Concevoir le niveau cognitif et représentationnel

 

JUIGNET Patrick

 

Supposer des niveaux d’organisation/intégration permet de désigner un niveau d'organisation spécifique chez l'homme que l'on peut nommer "cognitivo-représentationnel". C'est lui qui, selon toute vraisemblance, est à l'origine des capacités intellectuelles de l'homme. Comment comprendre l'existence de ce niveau et comment étudier sa formation ?

 

Pour citer cet article :

JUIGNET Patrick. Concevoir le niveau cognitif et représentationnel. Philosophie, science et société [en ligne]. 2015. https://philosciences.com/Pss/philosophie-et-humanite/psychologie-representation-cognition/108-etude-cognition-representation

 

Plan de l'article :


  1. L'émergence du niveau cognitivo-représentationnel
  2. Comment étudier l'émergence de ce niveau ?
  3. Quelques candidats dans les sciences de l'homme
  4. Quelques candidats en neurobiologie

 

Texte intégral :

1. L'émergence du niveau cognitivo-représentationnel

La théorie qui donne corps à l'hypothèse du niveau cognitivo-représentationnel est celle des niveaux d'organisation/intégration et de l'émergence. Dit très brièvement, c'est une ontologie dans laquelle les modes d’existence se forment de manière autonome, à partir du niveau d’organisation de complexité inférieure. L'émergence est un concept qui désigne la formation d'un mode d'existence par filiation et complexification.

Si on applique ce principe à l'homme et plus précisément à son système nerveux, on peut considérer qu'il existe dans le système nerveux des niveaux d'organisation de complexité croissante. En particulier, au sein du cerveau, à partir d'une complexification suffisante, apparaît un niveau supérieur à celui du traitement de l'information (au sens du traitement des signaux). L'émergence qui se produit permet la différenciation de ce que nous nommons le niveau psychologique.

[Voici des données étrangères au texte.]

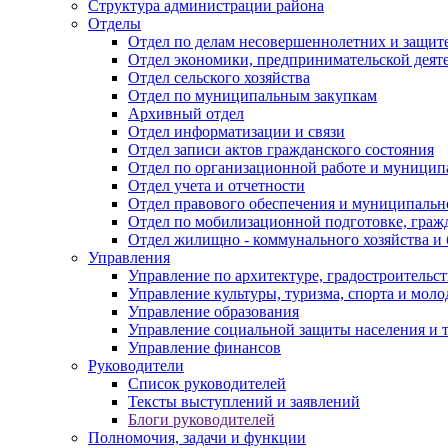
Структура администрации района
Отделы
Отдел по делам несовершеннолетних и защите
Отдел экономики, предпринимательской деяте
Отдел сельского хозяйства
Отдел по муниципальным закупкам
Архивный отдел
Отдел информатизации и связи
Отдел записи актов гражданского состояния
Отдел по организационной работе и муницип
Отдел учета и отчетности
Отдел правового обеспечения и муниципально
Отдел по мобилизационной подготовке, граж
Отдел жилищно - коммунального хозяйства и 
Управления
Управление по архитектуре, градостроитель
Управление культуры, туризма, спорта и мол
Управление образования
Управление социальной защиты населения и 
Управление финансов
Руководители
Список руководителей
Тексты выступлений и заявлений
Блоги руководителей
Полномочия, задачи и функции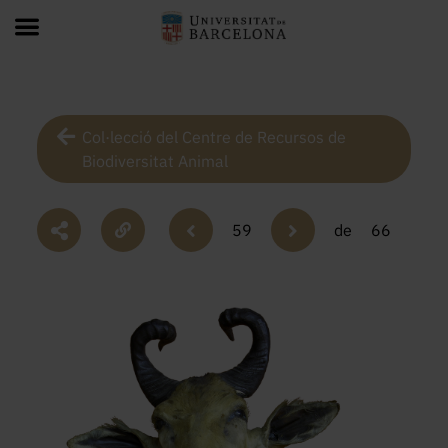
Col·lecció del Centre de Recursos de
Biodiversitat Animal
59
de
66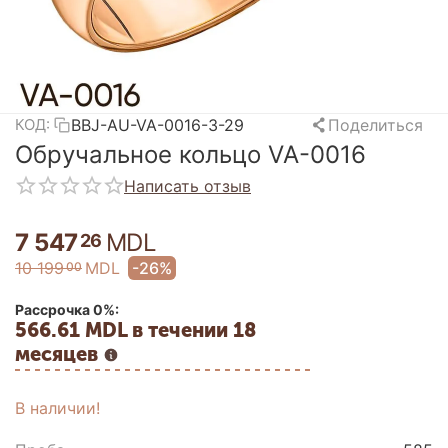
BBJ-AU-VA-0016-3-29
Поделиться
КОД:
Обручальное кольцо VA-0016
Написать отзыв
7 547
MDL
26
10 199
MDL
-26%
00
Рассрочка 0%:
566.61 MDL в течении 18
месяцев
В наличии!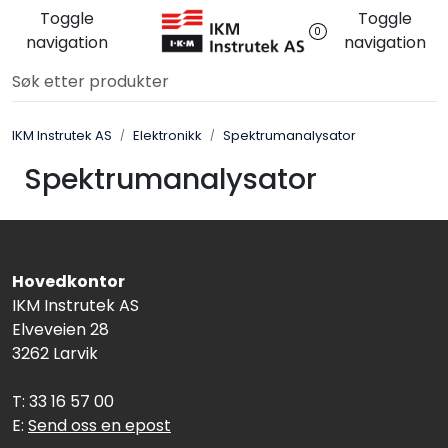
Skip to main content
Toggle
Toggle
0
navigation
navigation
Løsningssenter
IKM Instrutek AS
Elektronikk
Spektrumanalysator
Elektro
Spektrumanalysator
Elektronikk
Prosess
Hovedkontor
Frekvensomformere
IKM Instrutek AS
Elveveien 28
3262 Larvik
Miljø og sikkerhet
T: 33 16 57 00
Kalibratorer
E:
Send oss en epost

Le niveau à considérer naît du fonctionnement neurophysiologique/neurosignalétique par un degré supplémentaire de complexification permettant un saut qualitatif dans les propriétés. Ses composants se forment au moment où les éléments codés du signal neurobiologique se mettent en relation par auto-organisation. Il se forge alors des entités autonomes possédant des qualités qui leur sont propres. L'ensemble de ces entités constitue le psychologique. L'émergence permet d'expliquer comment il peut y avoir à la fois une filiation à partir du niveau neurosignalétique et une autonomie du niveau représentationnel.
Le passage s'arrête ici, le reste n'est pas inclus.